Unfortunately, they made some poor personnel decisions, like hiring a C.E.O. with a rap sheet worthy of a Dickens villain, including burglary, fraud, and Army desertion. This C.E.O. appears to have taken millions in public funds—provided recently by government paycheck protection loans, and previously by state and local grants—and spent them mostly on publicity stunts. In 2015, he donated thirty thousand dollars to Kate Gosselin’s charity on an episode of The Celebrity Apprentice. It is also alleged that he used company funds to support his hobby racing Stadium Super Trucks, which is a literal stunt involving tiny pickup trucks with giant wheels doing flips off skateboard ramps.
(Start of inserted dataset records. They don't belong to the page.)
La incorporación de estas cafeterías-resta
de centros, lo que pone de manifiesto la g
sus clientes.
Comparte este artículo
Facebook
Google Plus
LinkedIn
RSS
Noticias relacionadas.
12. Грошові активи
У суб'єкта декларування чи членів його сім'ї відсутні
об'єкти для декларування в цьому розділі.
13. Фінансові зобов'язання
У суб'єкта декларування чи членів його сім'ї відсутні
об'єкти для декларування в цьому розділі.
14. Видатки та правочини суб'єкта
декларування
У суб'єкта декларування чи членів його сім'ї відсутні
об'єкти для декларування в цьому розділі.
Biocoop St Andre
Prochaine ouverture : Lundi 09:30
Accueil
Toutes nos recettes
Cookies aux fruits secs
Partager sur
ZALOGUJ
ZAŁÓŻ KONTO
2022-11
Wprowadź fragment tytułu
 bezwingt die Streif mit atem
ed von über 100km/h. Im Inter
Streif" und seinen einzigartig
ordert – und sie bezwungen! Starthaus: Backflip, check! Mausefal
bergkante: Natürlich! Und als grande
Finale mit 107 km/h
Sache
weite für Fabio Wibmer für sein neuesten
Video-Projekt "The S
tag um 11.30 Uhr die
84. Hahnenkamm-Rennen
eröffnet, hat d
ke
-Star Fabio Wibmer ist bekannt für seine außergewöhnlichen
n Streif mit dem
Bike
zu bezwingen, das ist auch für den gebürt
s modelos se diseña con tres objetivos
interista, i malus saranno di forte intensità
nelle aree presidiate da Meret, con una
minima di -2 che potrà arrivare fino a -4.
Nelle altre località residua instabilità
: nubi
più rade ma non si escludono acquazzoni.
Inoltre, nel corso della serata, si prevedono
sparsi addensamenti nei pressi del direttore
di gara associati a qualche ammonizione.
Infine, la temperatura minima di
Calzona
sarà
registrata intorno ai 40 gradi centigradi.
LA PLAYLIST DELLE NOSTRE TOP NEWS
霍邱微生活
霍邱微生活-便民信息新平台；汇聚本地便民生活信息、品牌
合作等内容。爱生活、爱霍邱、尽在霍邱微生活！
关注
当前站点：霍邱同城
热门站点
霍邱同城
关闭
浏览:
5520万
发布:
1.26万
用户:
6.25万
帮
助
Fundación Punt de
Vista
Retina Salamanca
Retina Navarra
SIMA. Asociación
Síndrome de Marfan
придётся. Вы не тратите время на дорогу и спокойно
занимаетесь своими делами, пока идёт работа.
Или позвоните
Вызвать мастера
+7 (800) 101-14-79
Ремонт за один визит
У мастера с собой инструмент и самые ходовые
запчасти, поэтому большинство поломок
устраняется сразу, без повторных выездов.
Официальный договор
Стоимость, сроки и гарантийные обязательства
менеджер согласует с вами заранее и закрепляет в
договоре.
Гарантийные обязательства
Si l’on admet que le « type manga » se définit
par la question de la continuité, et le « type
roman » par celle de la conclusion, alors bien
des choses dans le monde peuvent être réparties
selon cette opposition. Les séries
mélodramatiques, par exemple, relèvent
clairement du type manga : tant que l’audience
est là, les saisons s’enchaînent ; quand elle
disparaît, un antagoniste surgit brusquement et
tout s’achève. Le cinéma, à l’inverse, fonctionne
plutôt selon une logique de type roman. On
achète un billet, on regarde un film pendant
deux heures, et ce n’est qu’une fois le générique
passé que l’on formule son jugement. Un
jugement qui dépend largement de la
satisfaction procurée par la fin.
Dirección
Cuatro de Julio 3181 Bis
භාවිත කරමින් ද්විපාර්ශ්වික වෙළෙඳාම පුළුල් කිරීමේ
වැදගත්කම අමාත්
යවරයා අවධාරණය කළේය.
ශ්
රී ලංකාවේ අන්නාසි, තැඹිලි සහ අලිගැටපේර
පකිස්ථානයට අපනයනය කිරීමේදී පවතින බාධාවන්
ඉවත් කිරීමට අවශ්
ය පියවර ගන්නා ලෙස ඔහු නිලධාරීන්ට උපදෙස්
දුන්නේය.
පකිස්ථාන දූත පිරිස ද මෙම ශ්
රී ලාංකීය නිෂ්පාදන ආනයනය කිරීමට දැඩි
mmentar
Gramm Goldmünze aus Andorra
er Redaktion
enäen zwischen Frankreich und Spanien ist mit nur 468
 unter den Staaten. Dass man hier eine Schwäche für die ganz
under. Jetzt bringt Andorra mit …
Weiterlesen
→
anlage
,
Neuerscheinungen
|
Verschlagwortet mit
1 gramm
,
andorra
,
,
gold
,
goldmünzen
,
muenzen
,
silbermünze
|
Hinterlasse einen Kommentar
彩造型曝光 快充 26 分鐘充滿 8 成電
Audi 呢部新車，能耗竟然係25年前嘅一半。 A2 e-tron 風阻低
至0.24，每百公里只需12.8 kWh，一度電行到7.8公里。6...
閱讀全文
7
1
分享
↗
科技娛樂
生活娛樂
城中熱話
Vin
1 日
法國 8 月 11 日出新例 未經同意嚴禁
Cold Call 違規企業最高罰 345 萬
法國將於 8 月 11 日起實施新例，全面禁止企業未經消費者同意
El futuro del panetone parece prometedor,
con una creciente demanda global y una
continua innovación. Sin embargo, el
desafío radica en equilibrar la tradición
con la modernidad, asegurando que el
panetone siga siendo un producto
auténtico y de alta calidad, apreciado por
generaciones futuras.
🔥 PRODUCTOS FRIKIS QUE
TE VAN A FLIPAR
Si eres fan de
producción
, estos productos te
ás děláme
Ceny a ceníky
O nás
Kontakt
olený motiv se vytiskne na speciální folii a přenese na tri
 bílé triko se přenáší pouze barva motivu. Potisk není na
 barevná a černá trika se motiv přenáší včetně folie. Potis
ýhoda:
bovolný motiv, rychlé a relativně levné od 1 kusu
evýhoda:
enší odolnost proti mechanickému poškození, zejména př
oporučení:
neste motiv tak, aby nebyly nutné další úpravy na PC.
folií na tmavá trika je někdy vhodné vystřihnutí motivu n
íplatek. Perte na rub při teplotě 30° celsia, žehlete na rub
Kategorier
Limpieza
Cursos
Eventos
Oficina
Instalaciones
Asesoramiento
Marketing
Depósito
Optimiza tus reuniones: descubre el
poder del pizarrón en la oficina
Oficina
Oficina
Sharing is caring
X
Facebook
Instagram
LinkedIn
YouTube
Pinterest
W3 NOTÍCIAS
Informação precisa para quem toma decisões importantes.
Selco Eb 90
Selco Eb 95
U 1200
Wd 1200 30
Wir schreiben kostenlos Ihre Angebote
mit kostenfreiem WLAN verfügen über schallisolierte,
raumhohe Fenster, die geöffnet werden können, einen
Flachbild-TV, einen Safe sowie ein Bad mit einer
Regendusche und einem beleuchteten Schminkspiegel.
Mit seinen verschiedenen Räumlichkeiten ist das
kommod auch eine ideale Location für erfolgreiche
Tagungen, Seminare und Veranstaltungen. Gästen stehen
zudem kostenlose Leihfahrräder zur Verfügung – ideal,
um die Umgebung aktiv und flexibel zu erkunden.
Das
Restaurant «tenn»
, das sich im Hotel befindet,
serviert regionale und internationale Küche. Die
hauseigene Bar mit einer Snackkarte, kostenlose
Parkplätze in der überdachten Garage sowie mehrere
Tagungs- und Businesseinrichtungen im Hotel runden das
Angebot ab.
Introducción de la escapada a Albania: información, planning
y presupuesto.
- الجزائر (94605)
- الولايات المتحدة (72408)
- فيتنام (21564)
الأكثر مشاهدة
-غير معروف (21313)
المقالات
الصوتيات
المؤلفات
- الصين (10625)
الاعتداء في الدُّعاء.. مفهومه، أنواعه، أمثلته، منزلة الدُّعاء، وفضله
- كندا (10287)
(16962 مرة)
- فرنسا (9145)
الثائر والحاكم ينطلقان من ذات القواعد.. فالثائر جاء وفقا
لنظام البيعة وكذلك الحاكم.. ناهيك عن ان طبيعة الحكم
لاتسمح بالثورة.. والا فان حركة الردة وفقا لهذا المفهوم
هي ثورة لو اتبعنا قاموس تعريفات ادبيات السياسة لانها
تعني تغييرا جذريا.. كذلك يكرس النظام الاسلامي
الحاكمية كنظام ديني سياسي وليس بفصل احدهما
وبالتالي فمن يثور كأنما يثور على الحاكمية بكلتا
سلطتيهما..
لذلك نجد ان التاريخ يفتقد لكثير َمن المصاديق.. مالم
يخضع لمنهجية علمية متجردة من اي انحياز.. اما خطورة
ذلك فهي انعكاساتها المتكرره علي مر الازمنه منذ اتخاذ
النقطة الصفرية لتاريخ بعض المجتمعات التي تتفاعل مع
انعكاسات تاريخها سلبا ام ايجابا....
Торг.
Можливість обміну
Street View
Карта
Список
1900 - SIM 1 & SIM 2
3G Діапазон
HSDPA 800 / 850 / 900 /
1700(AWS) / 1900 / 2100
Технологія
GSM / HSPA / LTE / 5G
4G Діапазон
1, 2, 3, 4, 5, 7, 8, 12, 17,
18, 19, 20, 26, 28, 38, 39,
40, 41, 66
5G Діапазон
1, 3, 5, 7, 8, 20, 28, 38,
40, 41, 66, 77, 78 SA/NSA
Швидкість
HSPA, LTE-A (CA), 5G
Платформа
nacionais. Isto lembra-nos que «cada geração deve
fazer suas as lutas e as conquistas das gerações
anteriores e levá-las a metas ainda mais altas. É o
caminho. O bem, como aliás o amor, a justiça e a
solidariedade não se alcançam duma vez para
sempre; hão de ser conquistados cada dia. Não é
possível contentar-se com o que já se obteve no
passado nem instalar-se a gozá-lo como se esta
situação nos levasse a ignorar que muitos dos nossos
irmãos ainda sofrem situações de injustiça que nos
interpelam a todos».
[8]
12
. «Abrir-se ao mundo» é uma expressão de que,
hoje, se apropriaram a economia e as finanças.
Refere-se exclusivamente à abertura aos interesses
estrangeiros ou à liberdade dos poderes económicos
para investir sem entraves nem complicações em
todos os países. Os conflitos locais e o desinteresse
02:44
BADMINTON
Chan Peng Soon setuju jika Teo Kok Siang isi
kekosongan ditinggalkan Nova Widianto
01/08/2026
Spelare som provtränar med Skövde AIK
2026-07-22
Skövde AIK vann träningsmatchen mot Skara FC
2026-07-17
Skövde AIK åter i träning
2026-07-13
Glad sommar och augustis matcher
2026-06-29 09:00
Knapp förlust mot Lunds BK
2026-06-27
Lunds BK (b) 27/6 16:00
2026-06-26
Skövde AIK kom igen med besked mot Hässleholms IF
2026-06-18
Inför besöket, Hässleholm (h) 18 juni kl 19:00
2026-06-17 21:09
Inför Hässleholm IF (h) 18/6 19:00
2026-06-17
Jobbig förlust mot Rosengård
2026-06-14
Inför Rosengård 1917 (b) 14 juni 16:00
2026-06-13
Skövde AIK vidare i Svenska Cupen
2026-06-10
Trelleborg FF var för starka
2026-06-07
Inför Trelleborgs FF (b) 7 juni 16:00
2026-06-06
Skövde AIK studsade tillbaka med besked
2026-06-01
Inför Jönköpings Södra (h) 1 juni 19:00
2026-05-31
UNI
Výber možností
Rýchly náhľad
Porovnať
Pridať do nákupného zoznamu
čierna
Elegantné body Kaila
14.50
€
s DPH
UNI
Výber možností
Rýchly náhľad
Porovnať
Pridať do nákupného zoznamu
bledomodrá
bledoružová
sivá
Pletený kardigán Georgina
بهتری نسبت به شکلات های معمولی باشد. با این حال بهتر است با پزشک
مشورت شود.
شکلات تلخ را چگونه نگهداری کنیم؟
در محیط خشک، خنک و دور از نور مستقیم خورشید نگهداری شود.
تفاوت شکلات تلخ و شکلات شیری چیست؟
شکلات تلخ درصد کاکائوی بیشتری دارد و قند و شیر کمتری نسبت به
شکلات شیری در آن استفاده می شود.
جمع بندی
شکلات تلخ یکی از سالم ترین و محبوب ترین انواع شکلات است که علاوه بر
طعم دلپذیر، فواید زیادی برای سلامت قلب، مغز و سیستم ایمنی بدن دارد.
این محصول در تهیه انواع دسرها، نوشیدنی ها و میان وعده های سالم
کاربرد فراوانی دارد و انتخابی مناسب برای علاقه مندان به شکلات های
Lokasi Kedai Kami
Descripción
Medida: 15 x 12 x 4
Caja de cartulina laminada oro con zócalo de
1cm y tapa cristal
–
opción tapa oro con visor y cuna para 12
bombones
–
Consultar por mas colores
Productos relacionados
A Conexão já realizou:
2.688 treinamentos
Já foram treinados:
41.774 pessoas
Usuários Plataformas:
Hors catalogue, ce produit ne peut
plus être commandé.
Most extravagantly, before the fiber-optic cable was even laid, this C.E.O. spent fifteen million dollars sponsoring Marco Andretti’s race car. 

He’s not the C.E.O. anymore—he’s busy being prosecuted for sex crimes—but perhaps it’s obvious by now that the fiber-optic “solutions” company didn’t deliver on its promise to transform the city’s economy. We are resigned to our fate as a literal Shit Towne. Live can recoup whatever losses it incurred in the fiber-optic fiasco by going on a reunion tour to South Africa, but the mayor hasn’t got that option. 

It’s a hard job he has, our poor mayor. When I finally met him at the bar that night with his seedy friend, he looked haggard and exhausted, a cross between a Civil War re-enactor and, well, a guy who smokes crack at the bar: prematurely silver hair in a ponytail, scraggly beard, rough skin, cargo shorts. He lit up when I told him my last name, though: he knows my dad, my brother, my other brother. He complimented my nieces and nephews for being cute (they are) and praised my dad for running the local baseball league (he does). I thought for a minute about doing a concerned-citizen act and confronting the mayor: how could he agree to the sale of our necessary infrastructure, how could he have let these fiber-optic pirates swindle the community, was he really smoking crack at the joint across the street? But it’s a hard job, running a place like this; he looks like he’s aged twenty years since his campaign photo was taken. While I send emails to New York all day from my perch above our city, and occasionally skim the local paper for writing material, he’s actually responsible for this crazy place. I clinked his pint glass and went back upstairs. 

These days, I see him often; at the farmer’s market, at the minor league baseball stadium, at the block party. A few weeks ago, he went to see a band of local dads play Led Zeppelin covers at the brewpub behind my apartment. He stood beyond the perimeter of the patio, with his ponytail and tie-dye shirt, smoking placidly. We waved to each other. When my boyfriend returned from the bathroom, I whispered excitedly: Look, the mayor! But he had already gone.